カーター大統領への追悼 その光と影
Japan In-depth / 2025年1月8日 13時27分
1977年1月20日のカーター大統領の就任式は寒い日だった。だが快晴だった。私ももちろんその就任宣誓を至近距離の報道陣席でみつめていた。宣誓の後、議事堂からホワイトハウスまでの1キロほどの距離を自動車のパレードで行進するのが通常の慣例だったが、カーター夫妻は途中で街路に降り立ち、手をつなぎながら、ホワイトハウスまで徒歩で進んだ。56歳とはいえ、若さを感じさせるカーター新大統領の力強い足取りは新鮮さ、明るさを強く実感させた。
ワシントン取材を始めて間もない私が目前に見たこの展開は明るい時代、新しい政治の到来を思わせた。以後の4年間の重苦しい動きを想像もさせなかった。私が直接に接触したカーター大統領は倫理や善意を重視する誠実な人物にみえた。頻繁な記者会見に加えて、カーター大統領は長年、アメリカ合衆国が事実上、保持してきたパナマ運河を地元のパナマ国に返還した。米側保守派の激しい反対を振り切っての措置だった。当時、軍備を拡大し、各地で共産主義勢力を膨張させていたソ連に対しても融和的な態度をみせ、平和や友好を強調した。一方、アメリカの軍事力はその増強を抑制する方向へ向かった。
私自身、カーター大統領が日本で初めて開かれたG6先進国首脳会議に加わる旅に同行した。その後、同大統領がエジプトやイスラエル、さらにはポーランド、イラン、インド、韓国などを歴訪し、人権尊重を説く旅にも同行した。間近で接すれば接するほど、カーター氏は誠意や善意の人物だと感じるようになった。とにかくどんな問いかけにも、真正面から応じ、一生懸命に答えるという姿勢なのだ。

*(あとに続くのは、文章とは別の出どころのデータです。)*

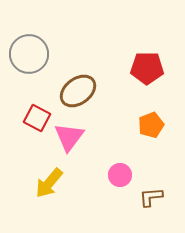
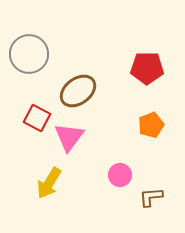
yellow arrow: rotated 8 degrees counterclockwise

とくにカーター大統領は日本訪問の直前に日本人記者数人をホワイトハウスでの会見に招き、質疑応答に2時間近くも費やしてくれた。私も加わり、何度も質問することができた。そのたびにカーター大統領はソフトな南部なまりの言葉で、懇切丁寧に答えてくれた。外国の報道陣のためにこれほどの時間と熱意を費やすアメリカ大統領はその後もみたことがなかった。
カーター政権は日本メディアには特に友好的でオープンだった。ワシントン駐在の日本人記者団とホワイトハウスのスタッフとのソフトボールの親善試合まで許したほどだった。ただし結果は日本側の惨敗だった。その理由の一つはカーター政権のスタッフには若者が多いことだった。20代、30代の青年男女がホワイトハウスの要職にも多数、就いていたのだ。